> _Your assignment_: Your answer should be every line of the records that contains the word "particolare", copied as it stands.

Dataset entries
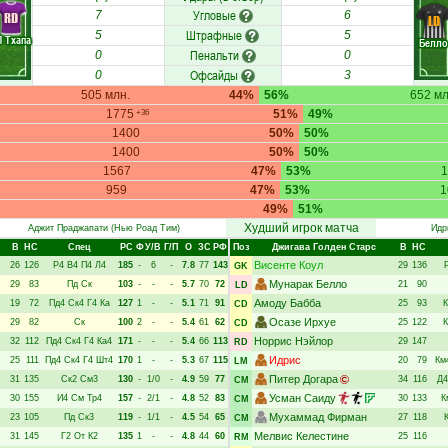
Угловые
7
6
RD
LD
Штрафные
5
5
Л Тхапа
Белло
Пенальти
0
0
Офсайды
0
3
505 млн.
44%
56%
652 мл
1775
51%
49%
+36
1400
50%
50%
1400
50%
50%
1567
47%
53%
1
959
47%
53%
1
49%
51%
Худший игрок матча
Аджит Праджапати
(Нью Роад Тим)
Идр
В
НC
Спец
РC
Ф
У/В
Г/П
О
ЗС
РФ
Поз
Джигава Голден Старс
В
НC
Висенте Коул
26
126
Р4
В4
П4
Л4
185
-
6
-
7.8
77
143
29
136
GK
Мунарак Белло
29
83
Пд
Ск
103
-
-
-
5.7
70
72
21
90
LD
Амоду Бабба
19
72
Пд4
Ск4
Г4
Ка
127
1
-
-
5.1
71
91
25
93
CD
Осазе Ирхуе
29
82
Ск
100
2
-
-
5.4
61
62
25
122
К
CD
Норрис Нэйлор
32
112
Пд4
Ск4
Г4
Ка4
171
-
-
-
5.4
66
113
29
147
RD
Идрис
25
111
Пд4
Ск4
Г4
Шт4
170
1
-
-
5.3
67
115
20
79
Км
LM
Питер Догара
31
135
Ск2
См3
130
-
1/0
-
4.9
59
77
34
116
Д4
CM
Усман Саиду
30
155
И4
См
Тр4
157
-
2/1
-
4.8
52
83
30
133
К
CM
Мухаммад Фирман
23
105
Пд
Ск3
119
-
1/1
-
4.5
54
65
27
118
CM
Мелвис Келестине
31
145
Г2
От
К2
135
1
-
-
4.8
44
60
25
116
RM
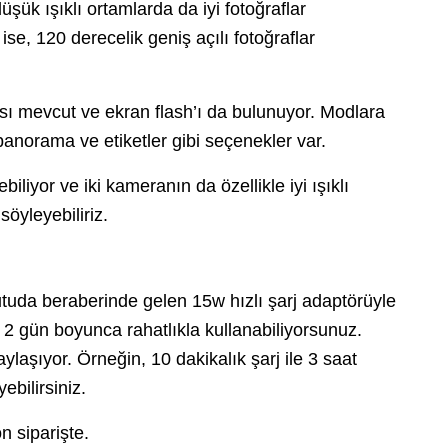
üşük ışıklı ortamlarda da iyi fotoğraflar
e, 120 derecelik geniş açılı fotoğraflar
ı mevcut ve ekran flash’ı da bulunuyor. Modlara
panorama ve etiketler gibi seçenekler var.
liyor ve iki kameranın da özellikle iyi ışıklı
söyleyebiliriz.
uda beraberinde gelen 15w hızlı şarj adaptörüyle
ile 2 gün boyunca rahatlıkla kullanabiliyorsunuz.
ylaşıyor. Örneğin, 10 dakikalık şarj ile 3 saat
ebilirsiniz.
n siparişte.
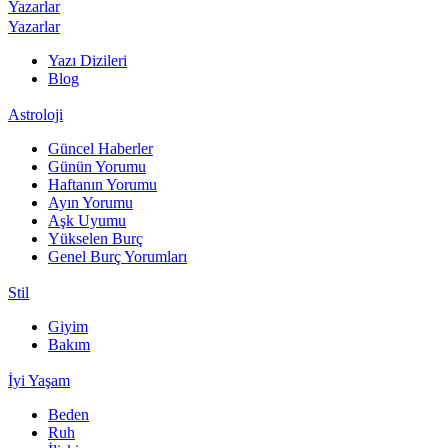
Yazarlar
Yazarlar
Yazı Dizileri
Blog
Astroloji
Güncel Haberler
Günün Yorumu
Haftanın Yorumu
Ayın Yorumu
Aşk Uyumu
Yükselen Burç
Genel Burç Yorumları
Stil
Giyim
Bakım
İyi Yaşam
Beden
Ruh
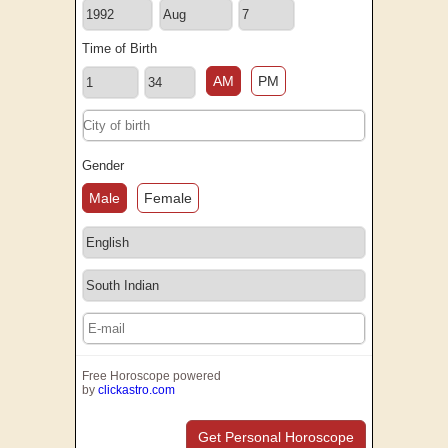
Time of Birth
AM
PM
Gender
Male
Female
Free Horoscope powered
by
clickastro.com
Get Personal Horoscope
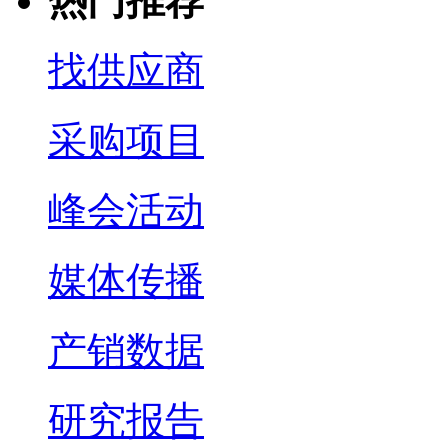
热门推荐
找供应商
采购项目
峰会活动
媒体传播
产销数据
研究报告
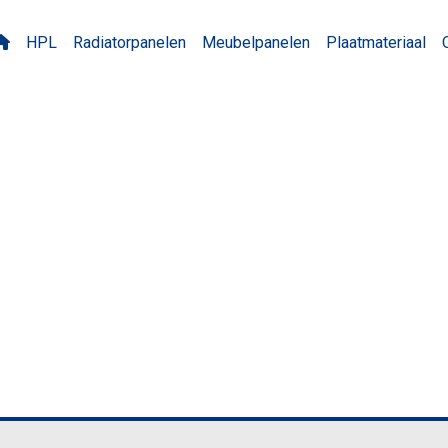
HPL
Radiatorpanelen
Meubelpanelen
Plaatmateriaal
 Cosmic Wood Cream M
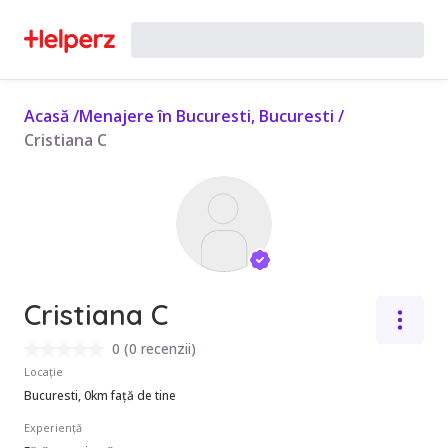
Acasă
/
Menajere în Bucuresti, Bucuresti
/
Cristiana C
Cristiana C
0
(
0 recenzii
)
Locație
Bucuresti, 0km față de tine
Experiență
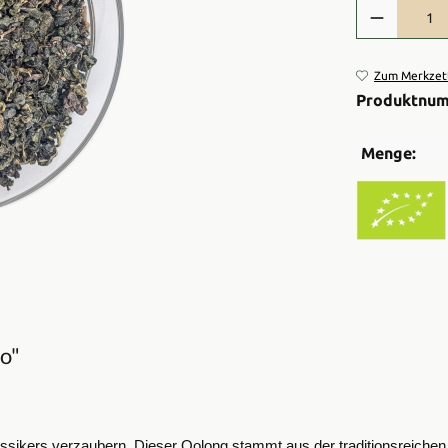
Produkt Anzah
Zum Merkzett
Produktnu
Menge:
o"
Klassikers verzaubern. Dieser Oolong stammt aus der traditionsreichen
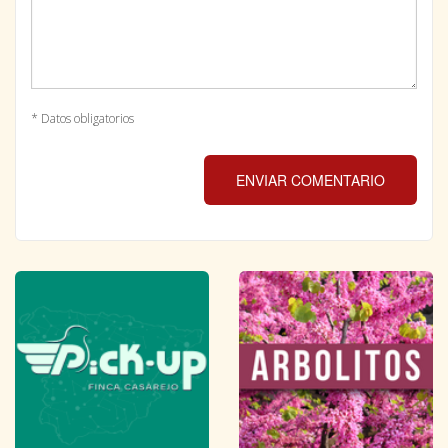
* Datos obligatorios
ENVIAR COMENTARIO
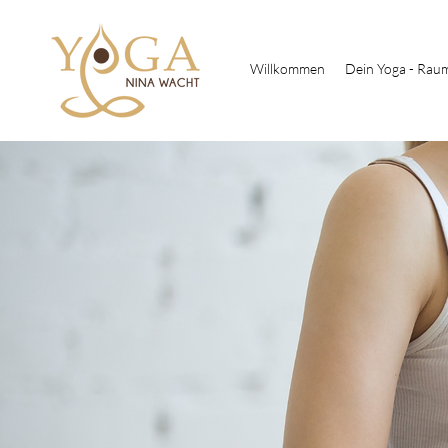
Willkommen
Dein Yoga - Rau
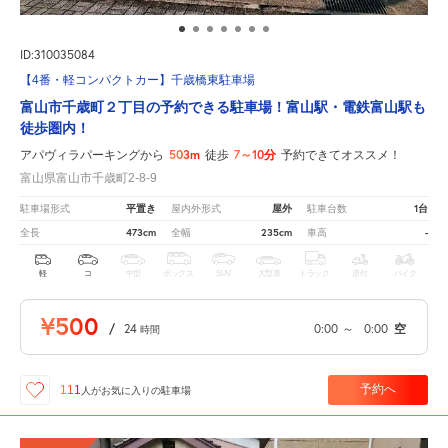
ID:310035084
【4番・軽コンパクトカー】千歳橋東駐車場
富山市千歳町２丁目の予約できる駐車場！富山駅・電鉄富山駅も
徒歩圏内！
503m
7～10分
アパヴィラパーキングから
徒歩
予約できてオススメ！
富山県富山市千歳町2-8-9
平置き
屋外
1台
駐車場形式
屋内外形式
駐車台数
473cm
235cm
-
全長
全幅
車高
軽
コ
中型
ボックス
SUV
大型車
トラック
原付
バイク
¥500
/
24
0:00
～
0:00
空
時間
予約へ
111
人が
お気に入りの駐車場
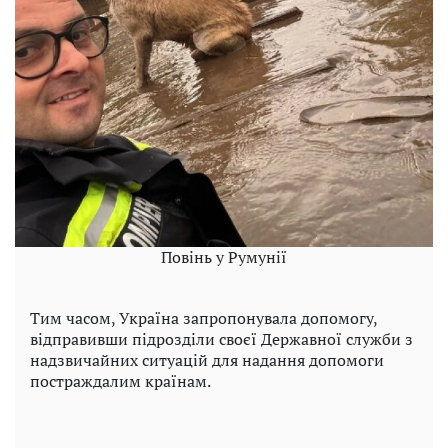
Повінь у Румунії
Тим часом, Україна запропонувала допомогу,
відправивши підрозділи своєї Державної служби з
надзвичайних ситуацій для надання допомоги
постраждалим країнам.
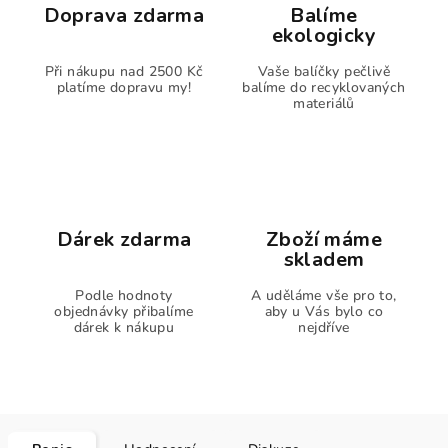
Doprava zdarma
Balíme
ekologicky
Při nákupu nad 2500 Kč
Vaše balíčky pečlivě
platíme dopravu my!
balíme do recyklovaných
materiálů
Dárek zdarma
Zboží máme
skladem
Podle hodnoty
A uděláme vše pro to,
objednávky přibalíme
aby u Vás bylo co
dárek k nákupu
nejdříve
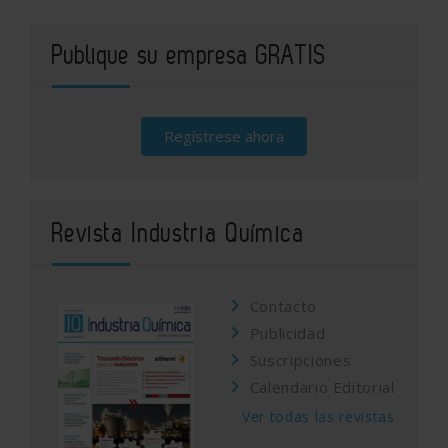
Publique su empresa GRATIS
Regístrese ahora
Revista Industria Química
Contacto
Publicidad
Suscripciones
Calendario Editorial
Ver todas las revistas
---
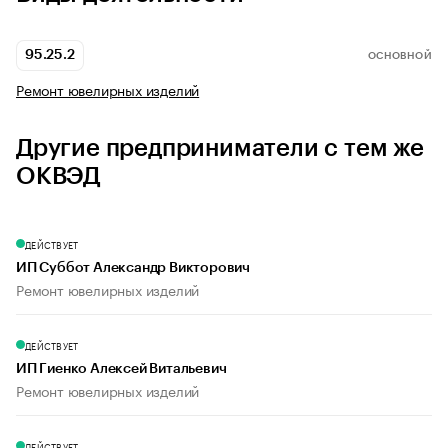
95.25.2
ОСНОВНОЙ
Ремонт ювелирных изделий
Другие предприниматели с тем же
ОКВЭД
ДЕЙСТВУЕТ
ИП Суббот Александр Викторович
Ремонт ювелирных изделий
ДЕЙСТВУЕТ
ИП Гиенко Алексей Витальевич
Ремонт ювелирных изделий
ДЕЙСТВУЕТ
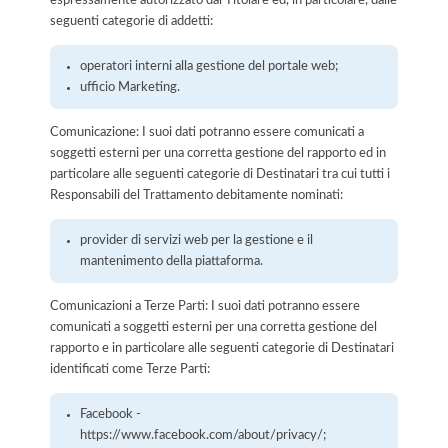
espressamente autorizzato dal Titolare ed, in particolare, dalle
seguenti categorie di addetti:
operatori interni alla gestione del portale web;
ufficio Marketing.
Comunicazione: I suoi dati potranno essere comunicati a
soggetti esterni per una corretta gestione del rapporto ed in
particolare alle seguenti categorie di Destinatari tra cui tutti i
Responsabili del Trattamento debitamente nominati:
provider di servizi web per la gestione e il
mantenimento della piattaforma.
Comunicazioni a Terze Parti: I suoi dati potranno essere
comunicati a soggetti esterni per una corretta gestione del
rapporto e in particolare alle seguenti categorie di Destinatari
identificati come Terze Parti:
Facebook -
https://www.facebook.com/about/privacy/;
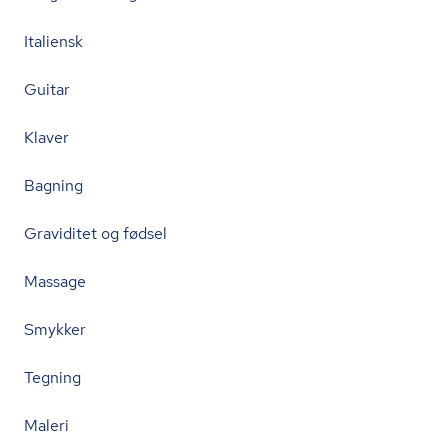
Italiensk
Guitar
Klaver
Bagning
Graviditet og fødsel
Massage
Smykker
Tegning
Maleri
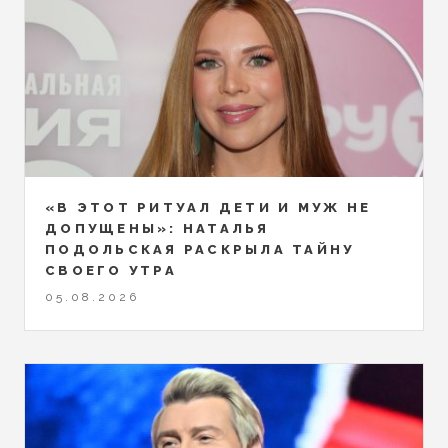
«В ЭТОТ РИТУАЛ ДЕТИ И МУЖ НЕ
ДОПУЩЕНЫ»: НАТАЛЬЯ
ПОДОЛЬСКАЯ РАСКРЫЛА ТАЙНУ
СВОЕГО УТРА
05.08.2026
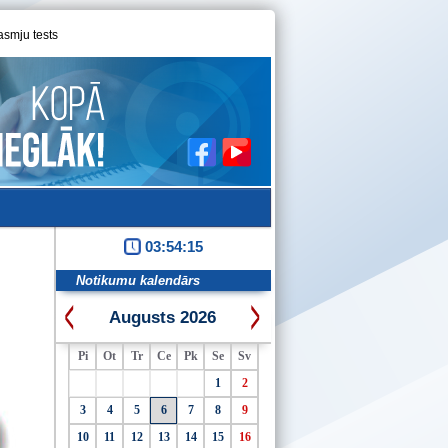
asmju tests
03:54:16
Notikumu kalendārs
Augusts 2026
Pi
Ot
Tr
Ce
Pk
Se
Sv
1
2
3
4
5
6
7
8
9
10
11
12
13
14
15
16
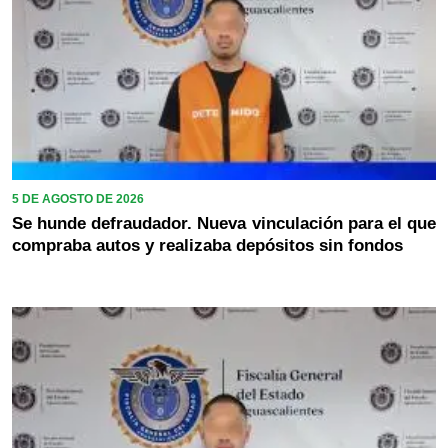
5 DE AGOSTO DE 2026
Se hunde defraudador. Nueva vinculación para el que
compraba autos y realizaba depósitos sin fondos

> _Completed task_:
espressamente autorizzato dal Titolare ed, in particolare, dalle
particolare alle seguenti categorie di Destinatari tra cui tutti i
rapporto e in particolare alle seguenti categorie di Destinatari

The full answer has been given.